This kiln was built in 1992. Before then I used a "noborigama" (multi-chamber climbing kiln) which was built in 1974.
(glazed ware; Mishimate, Kiseto, Black-glazed ware, White-glazed ware, and more.)
It took 48 hours to finish firing with this noborigama.
(My noborigama had no incline between chamber 1 and chamber 2, therefore, it took 3 times longer time than a regular noborigama.)
From 1992 to 1995, I thought the way to fire an "anagama" was the same as a "noborigama," so for no other reason, I decided to fire it for 7 days. However, it resulted in only the front rows of the 3 shelves being fired and the back rows being half-baked. As a result, the anagama ware did not turn a scarlet color.
From 1996, I decided to do away with the previous firing process and try to reconsider a new firing method from a different perspective.
Then, I thought about how I had tried to fire the pieces I loaded in an anagama, and I realized that I could not fire anagama itself this way.
Therefore, I decided to put the fire on the floor (at the base) of the anagama. At the same time, I had heard there was a ceramist who stopped firing during the night in Bizen. I had known his work from before, so I decided to try "tomedaki" which means to stop the firing process during night.
The reason is that when stopping the firing process like this, the inside temperature of kiln gets evenly distributed, and the whole kiln becomes stable at that temperature.
I used this technique throughout the process, and I raised the temperature of the kiln at the end of each firing. Despite these efforts, stopping the firing itself, couldn't produce the scarlet color on the surface of the pieces.
Thus, I decided to saturate the whole kiln with water because in the past, I happened to fire my kiln in the spring when it was still soaking wet from melted snow and partially got good scarlet color results.
Moreover, I remember from when I went on a study trip to China in 1987 that at the Chizou Kiln (Mantougama uses coal), they wet coals with water before they use them.
At the beginning, I used water for producing the scarlet color, but now I think water is especially essential for increasing temperature to complete the firing. The biggest reason for soaking a kiln is that the structure of a kiln stores heat at an early stage, and after heat is saturated, it starts to release heat. If there is enough moisture in a kiln, it can store the heat several times longer than a dry kiln. (Actual condition of this stage is the same as with the Anagama to make Sueki within the 5th-10th centuries.)

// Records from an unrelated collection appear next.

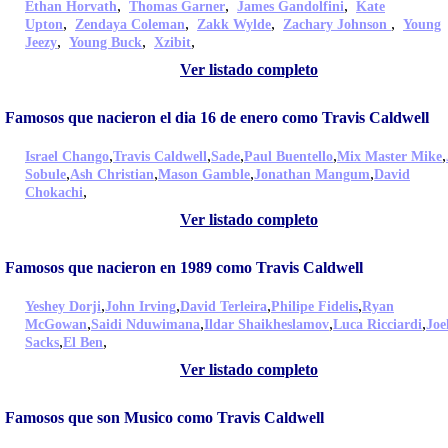
,
,
,
Ethan Horvath
Thomas Garner
James Gandolfini
Kate
,
,
,
,
Upton
Zendaya Coleman
Zakk Wylde
Zachary Johnson
Young
,
,
,
Jeezy
Young Buck
Xzibit
Ver listado completo
Famosos que nacieron el dia 16 de enero como Travis Caldwell
,
,
,
,
,
Israel Chango
Travis Caldwell
Sade
Paul Buentello
Mix Master Mike
,
,
,
,
Sobule
Ash Christian
Mason Gamble
Jonathan Mangum
David
,
Chokachi
Ver listado completo
Famosos que nacieron en 1989 como Travis Caldwell
,
,
,
,
Yeshey Dorji
John Irving
David Terleira
Philipe Fidelis
Ryan
,
,
,
,
McGowan
Saidi Nduwimana
Ildar Shaikheslamov
Luca Ricciardi
Joe
,
,
Sacks
El Ben
Ver listado completo
Famosos que son Musico como Travis Caldwell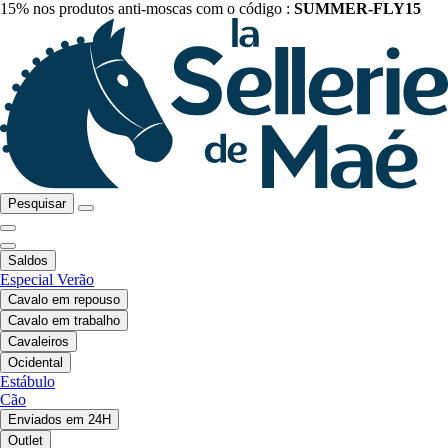
15% nos produtos anti-moscas com o código :
SUMMER-FLY15
Pesquisar
Saldos
Especial Verão
Cavalo em repouso
Cavalo em trabalho
Cavaleiros
Ocidental
Estábulo
Cão
Enviados em 24H
Outlet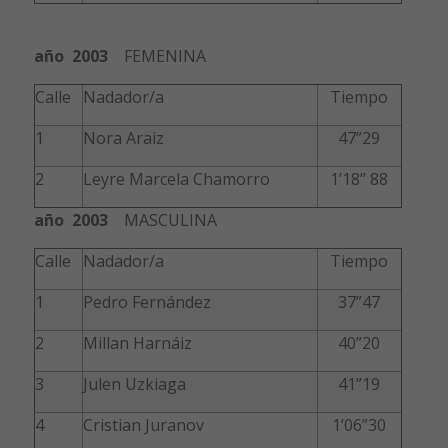
año 2003
FEMENINA
Calle
Nadador/a
Tiempo
1
Nora Araiz
47”29
2
Leyre Marcela Chamorro
1’18” 88
año 2003
MASCULINA
Calle
Nadador/a
Tiempo
1
Pedro Fernández
37”47
2
Millan Harnáiz
40”20
3
Julen Uzkiaga
41”19
4
Cristian Juranov
1’06”30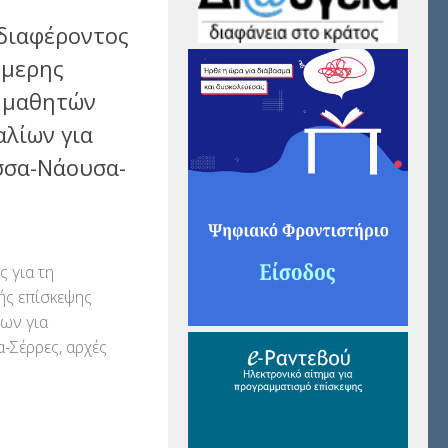
διαφέροντος
ήμερης
 μαθητών
αλίων για
σσα-Νάουσα-
2
 για τη
ής επίσκεψης
ίων για
Σέρρες, αρχές
αστείτε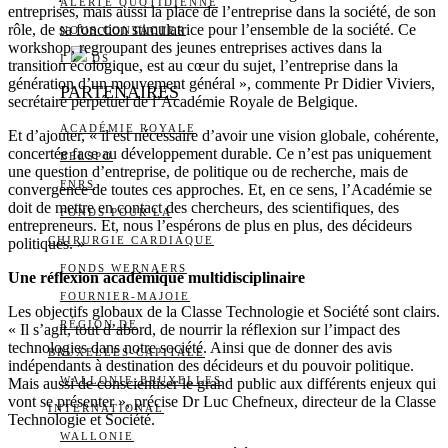
ALERTE QUOTIDIENNE
entreprises, mais aussi la place de l’entreprise dans la société, de son
rôle, de sa fonction stimulatrice pour l’ensemble de la société. Ce
NOUS CONTACTER
workshop, regroupant des jeunes entreprises actives dans la
I
DS
transition écologique, est au cœur du sujet, l’entreprise dans la
génération d’un mouvement général », commente Pr Didier Viviers,
PARTENAIRES
secrétaire perpétuel de l’Académie Royale de Belgique.
ACADÉMIE ROYALE
Et d’ajouter, « il est nécessaire d’avoir une vision globale, cohérente,
concertée face au développement durable. Ce n’est pas uniquement
BELSPO
une question d’entreprise, de politique ou de recherche, mais de
FNRS
convergence de toutes ces approches. Et, en ce sens, l’Académie se
doit de mettre en contact des chercheurs, des scientifiques, des
FONDS POUR LA
entrepreneurs. Et, nous l’espérons de plus en plus, des décideurs
CHIRURGIE CARDIAQUE
politiques. »
FONDS WERNAERS
Une réflexion académique multidisciplinaire
FOURNIER-MAJOIE
Les objectifs globaux de la Classe Technologie et Société sont clairs.
RÉGION DE
« Il s’agit, tout d’abord, de nourrir la réflexion sur l’impact des
technologies dans notre société. Ainsi que de donner des avis
BRUXELLES-CAPITALE
indépendants à destination des décideurs et du pouvoir politique.
WALLONIE-BRUXELLES
Mais aussi de conscientiser le grand public aux différents enjeux qui
vont se présenter », précise Dr Luc Chefneux, directeur de la Classe
INTERNATIONAL
Technologie et Société.
WALLONIE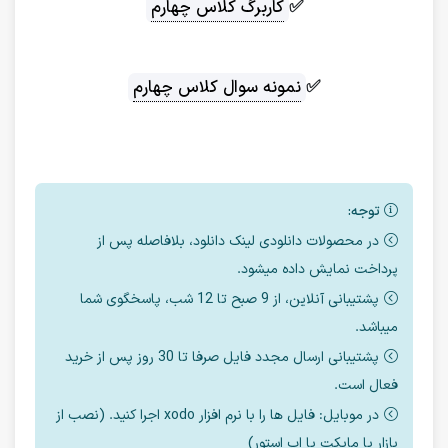
✅
کاربرگ کلاس چهارم
✅
نمونه سوال کلاس چهارم
توجه:
در محصولات دانلودی لینک دانلود، بلافاصله پس از
پرداخت نمایش داده میشود.
پشتیبانی آنلاین، از 9 صبح تا 12 شب، پاسخگوی شما
میباشد.
پشتیبانی ارسال مجدد فایل صرفا تا 30 روز پس از خرید
فعال است.
در موبایل: فایل ها را با نرم افزار xodo اجرا کنید. (نصب از
بازار یا مایکت یا اپ استور)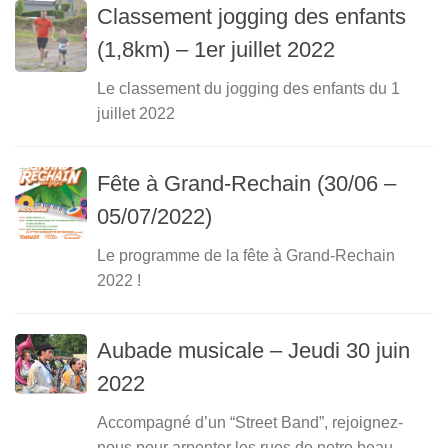
Classement jogging des enfants
(1,8km) – 1er juillet 2022
Le classement du jogging des enfants du 1
juillet 2022
Fête à Grand-Rechain (30/06 –
05/07/2022)
Le programme de la fête à Grand-Rechain
2022 !
Aubade musicale – Jeudi 30 juin
2022
Accompagné d’un “Street Band”, rejoignez-
nous pour arpenter les rues de notre beau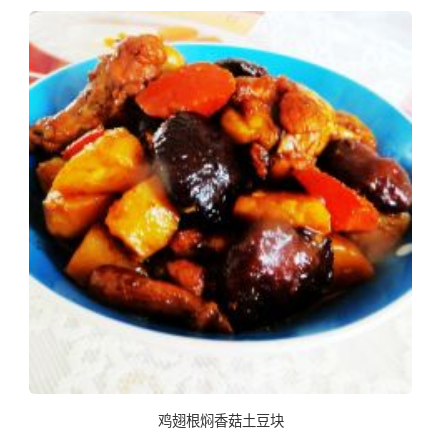
鸡翅根焖香菇土豆块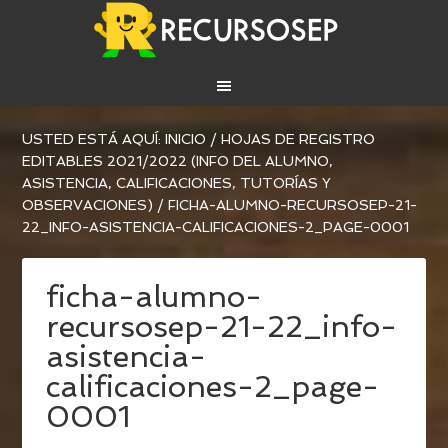
USTED ESTÁ AQUÍ:
INICIO
/
HOJAS DE REGISTRO
EDITABLES 2021/2022 (INFO DEL ALUMNO,
ASISTENCIA, CALIFICACIONES, TUTORÍAS Y
OBSERVACIONES)
/
FICHA-ALUMNO-RECURSOSEP-21-
22_INFO-ASISTENCIA-CALIFICACIONES-2_PAGE-0001
ficha-alumno-
recursosep-21-22_info-
asistencia-
calificaciones-2_page-
0001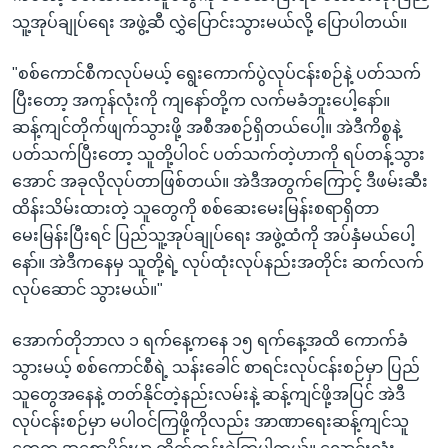
သူ့အုပ်ချုပ်ရေး အဖွဲ့ဆီ လွှဲပြောင်းသွားမယ်လို့ ပြောပါတယ်။
"စစ်ကောင်စီကလုပ်မယ့် ရွေးကောက်ပွဲလုပ်ငန်းစဉ်နဲ့ ပတ်သက်
ပြီးတော့ အကုန်လုံးကို ကျနော်တို့က လက်မခံဘူးပေါ့နော်။
ဆန့်ကျင်တိုက်ဖျက်သွားဖို့ အစီအစဉ်ရှိတယ်ပေါ့။ အဲဒီကိစ္စနဲ့
ပတ်သက်ပြီးတော့ သူတို့ပါဝင် ပတ်သက်တဲ့ဟာကို ရပ်တန့်သွား
အောင် အခုလိုလုပ်တာဖြစ်တယ်။ အဲဒီအတွက်ကြောင့် ဒီဖမ်းဆီး
ထိန်းသိမ်းထားတဲ့ သူတွေကို စစ်ဆေးမေးမြန်းစရာရှိတာ
မေးမြန်းပြီးရင် ပြည်သူ့အုပ်ချုပ်ရေး အဖွဲ့ထံကို အပ်နှံမယ်ပေါ့
နော်။ အဲဒီကနေမှ သူတို့ရဲ့ လုပ်ထုံးလုပ်နည်းအတိုင်း ဆက်လက်
လုပ်ဆောင် သွားမယ်။"
အောက်တိုဘာလ ၁ ရက်နေ့ကနေ ၁၅ ရက်နေ့အထိ ကောက်ခံ
သွားမယ့် စစ်ကောင်စီရဲ့ သန်းခေါင် စာရင်းလုပ်ငန်းစဉ်မှာ ပြည်
သူတွေအနေနဲ့ တတ်နိုင်တဲ့နည်းလမ်းနဲ့ ဆန့်ကျင်ဖို့အပြင် အဲဒီ
လုပ်ငန်းစဉ်မှာ မပါဝင်ကြဖို့ကိုလည်း အာဏာရေးဆန့်ကျင်သူ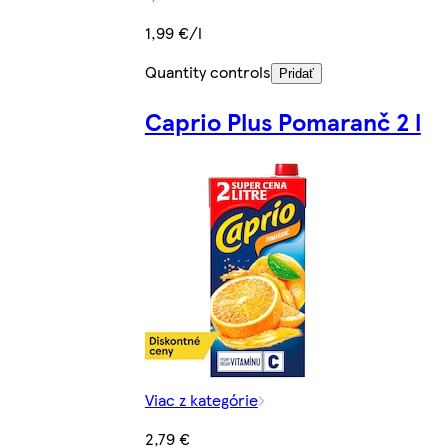
1,99 €/l
Quantity controls
Pridať
Caprio Plus Pomaranč 2 l
Viac z kategórie
2,79 €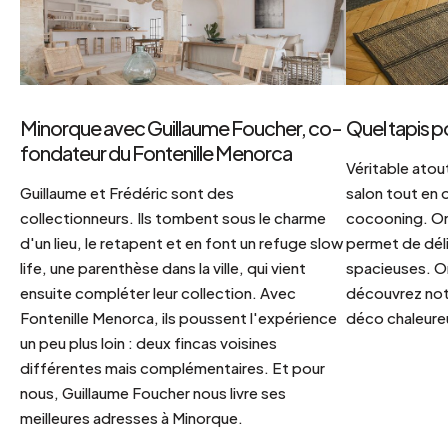
Minorque avec Guillaume Foucher, co-
Quel tapis p
fondateur du Fontenille Menorca
Véritable atout
Guillaume et Frédéric sont des
salon tout en
collectionneurs. Ils tombent sous le charme
cocooning. On 
d'un lieu, le retapent et en font un refuge slow
permet de déli
life, une parenthèse dans la ville, qui vient
spacieuses. Or
ensuite compléter leur collection. Avec
découvrez notr
Fontenille Menorca, ils poussent l'expérience
déco chaleureu
un peu plus loin : deux fincas voisines
différentes mais complémentaires. Et pour
nous, Guillaume Foucher nous livre ses
meilleures adresses à Minorque.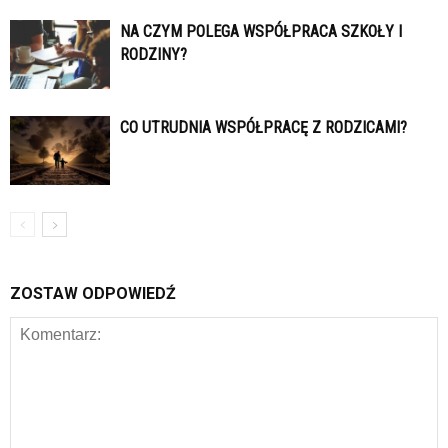
NA CZYM POLEGA WSPÓŁPRACA SZKOŁY I
RODZINY?
CO UTRUDNIA WSPÓŁPRACĘ Z RODZICAMI?
ZOSTAW ODPOWIEDŹ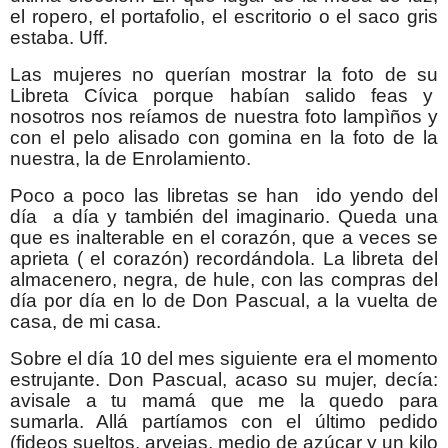
el ropero, el portafolio, el escritorio o el saco gris
estaba. Uff.
Las mujeres no querían mostrar la foto de su
Libreta Cívica porque habían salido feas y
nosotros nos reíamos de nuestra foto lampìños y
con el pelo alisado con gomina en la foto de la
nuestra, la de Enrolamiento.
Poco a poco las libretas se han ido yendo del
día a día y también del imaginario. Queda una
que es inalterable en el corazón, que a veces se
aprieta ( el corazón) recordándola. La libreta del
almacenero, negra, de hule, con las compras del
día por día en lo de Don Pascual, a la vuelta de
casa, de mi casa.
Sobre el día 10 del mes siguiente era el momento
estrujante. Don Pascual, acaso su mujer, decía:
avisale a tu mamá que me la quedo para
sumarla. Allá partíamos con el último pedido
(fideos sueltos, arvejas, medio de azúcar y un kilo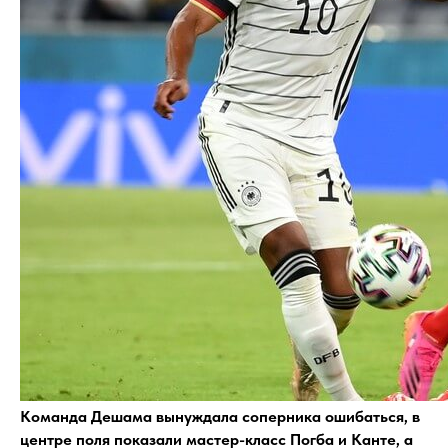
Команда Дешама вынуждала соперника ошибаться, в
центре поля показали мастер-класс Погба и Канте, а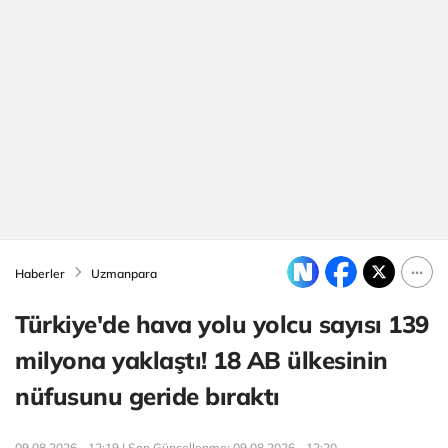
Haberler
Uzmanpara
Türkiye'de hava yolu yolcu sayısı 139
milyona yaklaştı! 18 AB ülkesinin
nüfusunu geride bıraktı
09.08.2026 - 12:19 | Son Güncellenme:
09.08.2026 - 12:20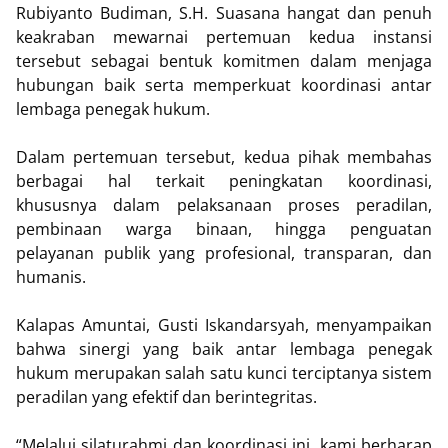
Rubiyanto Budiman, S.H. Suasana hangat dan penuh
keakraban mewarnai pertemuan kedua instansi
tersebut sebagai bentuk komitmen dalam menjaga
hubungan baik serta memperkuat koordinasi antar
lembaga penegak hukum.
Dalam pertemuan tersebut, kedua pihak membahas
berbagai hal terkait peningkatan koordinasi,
khususnya dalam pelaksanaan proses peradilan,
pembinaan warga binaan, hingga penguatan
pelayanan publik yang profesional, transparan, dan
humanis.
Kalapas Amuntai, Gusti Iskandarsyah, menyampaikan
bahwa sinergi yang baik antar lembaga penegak
hukum merupakan salah satu kunci terciptanya sistem
peradilan yang efektif dan berintegritas.
“Melalui silaturahmi dan koordinasi ini, kami berharap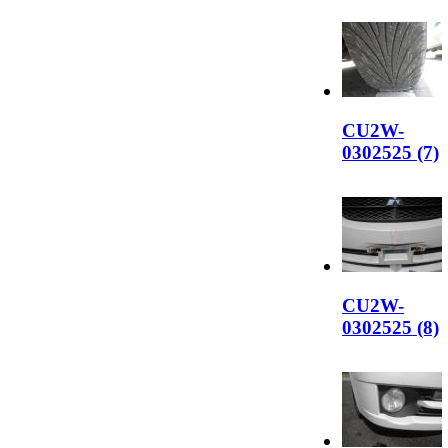
CU2W-
0302525 (7)
CU2W-
0302525 (8)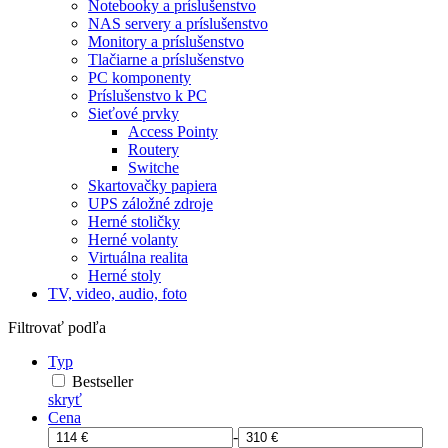
Notebooky a príslušenstvo
NAS servery a príslušenstvo
Monitory a príslušenstvo
Tlačiarne a príslušenstvo
PC komponenty
Príslušenstvo k PC
Sieťové prvky
Access Pointy
Routery
Switche
Skartovačky papiera
UPS záložné zdroje
Herné stoličky
Herné volanty
Virtuálna realita
Herné stoly
TV, video, audio, foto
Filtrovať podľa
Typ
Bestseller
skryť
Cena
-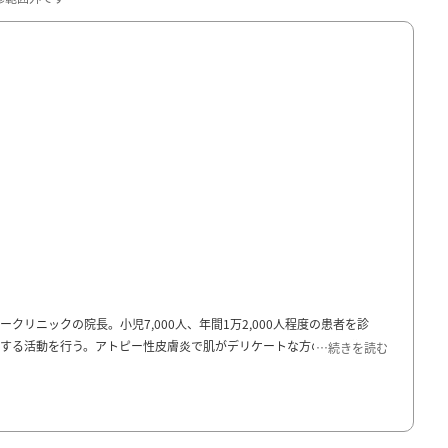
リニックの院長。小児7,000人、年間1万2,000人程度の患者を診
する活動を行う。アトピー性皮膚炎で肌がデリケートな方の医療脱毛を
…続きを読む
学研「保湿をかえればアトピーは治せる」著者。2023年3月7日、日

Of course, heat-releasing time naturally comes, so to extend the time before it comes, it is important to increase the temperature before putting out the fire. (Semedaki)
Also, adding water and firewood at this point causes the inside pressure to rise which makes it easier to control the air flow and the flame flow in the kiln. Consequently, it is also possible to keep the heat in the kiln longer this way. (Details are in the Process pages.)
Basically, no firing technique instructions about original Anagama existed.
Nowadays in Japan, there are many people using Anagama, and almost everyone tries to fire their pieces themselves in kilns. However, I think this way of thinking is a mistake.
For the reason that loading pieces in a kiln is the most difficult process in the whole firing operation. More than anything, it can make firing succeed or fail.
It is best for one to concentrate on the process of firing a kiln instead of firing pieces because a properly fired kiln will spontaneously pull the character of the clay out to its maximum.
In this way of thinking, firing a kiln instead of firing pieces will spontaneously pull the character of the clay out to its maximum.
You can say the same for glazing.
Over the past few years, I have met many foreign ceramists in Korea who have told me that there are many ceramists who are interested in Japanese pottery and especially would like to study Anagama.
There are many different ways of firing all depending on the structure, shape, and size of the ware, and the methods of storing heat and releasing heat can be used with any kiln by anyone.
From my past 20 years working in pottery, I have come to the conclusion that this method works well. Please use my method as a reference, and with your own clay and own kiln tweak your process accordingly, if necessary, when creating your own art pieces.